§ **TASK OBJECTIVE**: Once the line with "Метеостанція Technoline Mobile Alerts Start" is found in the entries below, print it and each following line exactly, stopping after the line with "Трубі (28, 588)"; print nothing else.

§ **STUDY MATERIAL**:
[Start of Attachment]
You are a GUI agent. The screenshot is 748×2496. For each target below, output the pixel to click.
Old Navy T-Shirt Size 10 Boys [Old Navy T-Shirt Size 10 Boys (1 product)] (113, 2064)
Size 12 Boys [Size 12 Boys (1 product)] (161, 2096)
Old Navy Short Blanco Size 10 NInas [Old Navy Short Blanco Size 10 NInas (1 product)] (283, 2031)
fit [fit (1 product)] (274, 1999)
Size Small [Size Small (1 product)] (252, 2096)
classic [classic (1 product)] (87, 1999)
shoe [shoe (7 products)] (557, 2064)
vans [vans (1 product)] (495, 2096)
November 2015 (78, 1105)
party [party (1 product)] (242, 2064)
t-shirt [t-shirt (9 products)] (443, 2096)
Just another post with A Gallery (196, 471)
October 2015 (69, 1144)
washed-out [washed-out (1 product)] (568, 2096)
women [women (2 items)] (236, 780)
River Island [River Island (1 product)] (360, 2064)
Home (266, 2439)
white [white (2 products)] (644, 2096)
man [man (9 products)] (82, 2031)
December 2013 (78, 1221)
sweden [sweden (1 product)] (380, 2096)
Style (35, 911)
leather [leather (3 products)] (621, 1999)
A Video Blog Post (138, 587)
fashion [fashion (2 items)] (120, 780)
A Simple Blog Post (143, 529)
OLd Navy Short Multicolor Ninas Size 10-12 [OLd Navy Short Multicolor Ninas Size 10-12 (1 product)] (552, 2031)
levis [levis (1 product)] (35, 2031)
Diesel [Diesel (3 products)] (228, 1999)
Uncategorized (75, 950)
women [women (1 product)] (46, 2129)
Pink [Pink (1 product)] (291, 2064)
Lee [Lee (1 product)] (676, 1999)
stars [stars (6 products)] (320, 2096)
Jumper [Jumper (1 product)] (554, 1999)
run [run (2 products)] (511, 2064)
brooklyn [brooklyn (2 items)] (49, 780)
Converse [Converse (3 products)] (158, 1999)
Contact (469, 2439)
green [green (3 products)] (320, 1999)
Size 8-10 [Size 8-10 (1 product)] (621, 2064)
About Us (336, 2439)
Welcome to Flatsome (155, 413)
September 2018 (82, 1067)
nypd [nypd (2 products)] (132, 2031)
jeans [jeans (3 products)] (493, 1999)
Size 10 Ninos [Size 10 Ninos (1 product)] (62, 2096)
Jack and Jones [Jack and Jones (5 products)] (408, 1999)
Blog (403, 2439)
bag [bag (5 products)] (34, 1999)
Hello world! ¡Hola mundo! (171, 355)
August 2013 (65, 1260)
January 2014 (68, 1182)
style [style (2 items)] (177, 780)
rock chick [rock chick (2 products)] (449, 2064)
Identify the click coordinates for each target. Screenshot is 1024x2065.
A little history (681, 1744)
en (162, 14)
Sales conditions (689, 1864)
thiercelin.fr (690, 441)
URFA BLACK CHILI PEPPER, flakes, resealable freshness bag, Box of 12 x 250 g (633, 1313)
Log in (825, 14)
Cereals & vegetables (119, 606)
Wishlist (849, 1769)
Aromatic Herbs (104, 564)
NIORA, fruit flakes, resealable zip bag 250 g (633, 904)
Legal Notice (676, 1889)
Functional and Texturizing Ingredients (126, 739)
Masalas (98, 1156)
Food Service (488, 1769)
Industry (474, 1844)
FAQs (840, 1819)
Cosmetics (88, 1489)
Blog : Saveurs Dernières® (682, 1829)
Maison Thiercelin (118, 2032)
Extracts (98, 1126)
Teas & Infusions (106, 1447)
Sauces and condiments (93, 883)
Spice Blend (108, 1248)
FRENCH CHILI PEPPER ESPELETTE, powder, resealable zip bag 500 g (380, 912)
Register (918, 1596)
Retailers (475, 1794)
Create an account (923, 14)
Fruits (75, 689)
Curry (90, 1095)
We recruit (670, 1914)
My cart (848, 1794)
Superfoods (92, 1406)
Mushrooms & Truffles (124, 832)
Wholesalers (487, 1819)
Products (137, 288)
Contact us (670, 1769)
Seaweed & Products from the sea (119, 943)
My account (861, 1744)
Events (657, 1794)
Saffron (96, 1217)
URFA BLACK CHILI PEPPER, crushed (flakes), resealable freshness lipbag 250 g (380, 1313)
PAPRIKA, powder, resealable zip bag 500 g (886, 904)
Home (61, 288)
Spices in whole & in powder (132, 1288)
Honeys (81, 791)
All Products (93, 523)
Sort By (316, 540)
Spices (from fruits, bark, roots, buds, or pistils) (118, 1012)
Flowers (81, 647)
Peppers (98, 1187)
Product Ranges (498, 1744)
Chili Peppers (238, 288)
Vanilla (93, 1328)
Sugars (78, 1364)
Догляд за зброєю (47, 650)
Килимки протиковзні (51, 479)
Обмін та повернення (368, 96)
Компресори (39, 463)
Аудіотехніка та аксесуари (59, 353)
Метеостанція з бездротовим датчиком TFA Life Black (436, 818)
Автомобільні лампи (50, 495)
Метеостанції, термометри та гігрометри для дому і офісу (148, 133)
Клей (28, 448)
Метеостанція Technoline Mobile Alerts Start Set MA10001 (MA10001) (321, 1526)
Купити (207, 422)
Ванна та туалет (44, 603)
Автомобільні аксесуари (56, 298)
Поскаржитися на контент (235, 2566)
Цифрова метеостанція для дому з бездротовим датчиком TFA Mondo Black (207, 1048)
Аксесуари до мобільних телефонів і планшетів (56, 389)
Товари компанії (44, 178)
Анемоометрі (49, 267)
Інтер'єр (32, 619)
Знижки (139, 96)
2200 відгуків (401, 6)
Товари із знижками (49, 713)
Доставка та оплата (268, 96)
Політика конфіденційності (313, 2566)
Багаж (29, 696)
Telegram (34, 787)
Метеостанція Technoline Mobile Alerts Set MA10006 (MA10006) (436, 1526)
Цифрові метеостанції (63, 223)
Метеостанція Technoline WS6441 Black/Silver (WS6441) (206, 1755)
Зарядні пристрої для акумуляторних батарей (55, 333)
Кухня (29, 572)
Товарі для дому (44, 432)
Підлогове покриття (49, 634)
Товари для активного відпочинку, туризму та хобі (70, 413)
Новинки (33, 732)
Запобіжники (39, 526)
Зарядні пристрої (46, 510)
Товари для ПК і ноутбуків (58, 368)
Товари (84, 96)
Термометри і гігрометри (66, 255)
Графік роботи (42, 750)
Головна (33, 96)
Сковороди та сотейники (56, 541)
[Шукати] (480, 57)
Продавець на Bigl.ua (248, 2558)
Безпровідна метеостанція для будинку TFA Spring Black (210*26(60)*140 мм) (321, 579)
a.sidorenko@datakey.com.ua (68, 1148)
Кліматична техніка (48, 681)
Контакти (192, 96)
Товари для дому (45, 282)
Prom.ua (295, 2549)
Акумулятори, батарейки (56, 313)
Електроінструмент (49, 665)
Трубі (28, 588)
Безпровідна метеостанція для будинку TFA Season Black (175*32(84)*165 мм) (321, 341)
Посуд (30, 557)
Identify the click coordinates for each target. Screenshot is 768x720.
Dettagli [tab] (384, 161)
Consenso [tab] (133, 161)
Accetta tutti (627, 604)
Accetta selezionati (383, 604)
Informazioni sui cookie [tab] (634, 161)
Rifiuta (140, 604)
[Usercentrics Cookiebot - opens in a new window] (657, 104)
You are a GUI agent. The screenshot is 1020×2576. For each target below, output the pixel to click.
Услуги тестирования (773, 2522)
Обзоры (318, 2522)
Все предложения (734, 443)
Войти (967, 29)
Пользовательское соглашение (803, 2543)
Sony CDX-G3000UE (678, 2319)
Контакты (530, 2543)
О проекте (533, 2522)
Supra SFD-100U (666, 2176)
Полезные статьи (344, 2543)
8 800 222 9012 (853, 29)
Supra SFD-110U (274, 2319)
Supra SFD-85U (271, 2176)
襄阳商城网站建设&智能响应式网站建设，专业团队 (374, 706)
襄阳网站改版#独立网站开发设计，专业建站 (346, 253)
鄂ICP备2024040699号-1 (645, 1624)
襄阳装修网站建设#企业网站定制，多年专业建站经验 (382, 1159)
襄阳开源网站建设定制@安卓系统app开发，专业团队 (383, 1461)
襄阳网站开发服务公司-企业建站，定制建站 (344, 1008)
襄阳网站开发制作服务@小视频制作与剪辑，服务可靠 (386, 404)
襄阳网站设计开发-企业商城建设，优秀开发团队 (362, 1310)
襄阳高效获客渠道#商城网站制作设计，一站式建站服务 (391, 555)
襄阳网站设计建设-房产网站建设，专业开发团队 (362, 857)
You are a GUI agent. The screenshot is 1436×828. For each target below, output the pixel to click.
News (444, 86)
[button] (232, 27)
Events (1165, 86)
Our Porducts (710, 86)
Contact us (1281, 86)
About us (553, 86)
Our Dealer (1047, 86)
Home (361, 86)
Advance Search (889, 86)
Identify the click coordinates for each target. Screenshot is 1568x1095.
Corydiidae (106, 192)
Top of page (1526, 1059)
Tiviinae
[End of Attachment]
§ **ANSWER SPACE**:
Метеостанція Technoline Mobile Alerts Start Set MA10001 (MA10001) (321, 1526)
Купити (207, 422)
Ванна та туалет (44, 603)
Автомобільні аксесуари (56, 298)
Поскаржитися на контент (235, 2566)
Цифрова метеостанція для дому з бездротовим датчиком TFA Mondo Black (207, 1048)
Аксесуари до мобільних телефонів і планшетів (56, 389)
Товари компанії (44, 178)
Анемоометрі (49, 267)
Інтер'єр (32, 619)
Знижки (139, 96)
2200 відгуків (401, 6)
Товари із знижками (49, 713)
Доставка та оплата (268, 96)
Політика конфіденційності (313, 2566)
Багаж (29, 696)
Telegram (34, 787)
Метеостанція Technoline Mobile Alerts Set MA10006 (MA10006) (436, 1526)
Цифрові метеостанції (63, 223)
Метеостанція Technoline WS6441 Black/Silver (WS6441) (206, 1755)
Зарядні пристрої для акумуляторних батарей (55, 333)
Кухня (29, 572)
Товарі для дому (44, 432)
Підлогове покриття (49, 634)
Товари для активного відпочинку, туризму та хобі (70, 413)
Новинки (33, 732)
Запобіжники (39, 526)
Зарядні пристрої (46, 510)
Товари для ПК і ноутбуків (58, 368)
Товари (84, 96)
Термометри і гігрометри (66, 255)
Графік роботи (42, 750)
Головна (33, 96)
Сковороди та сотейники (56, 541)
[Шукати] (480, 57)
Продавець на Bigl.ua (248, 2558)
Безпровідна метеостанція для будинку TFA Spring Black (210*26(60)*140 мм) (321, 579)
a.sidorenko@datakey.com.ua (68, 1148)
Кліматична техніка (48, 681)
Контакти (192, 96)
Товари для дому (45, 282)
Prom.ua (295, 2549)
Акумулятори, батарейки (56, 313)
Електроінструмент (49, 665)
Трубі (28, 588)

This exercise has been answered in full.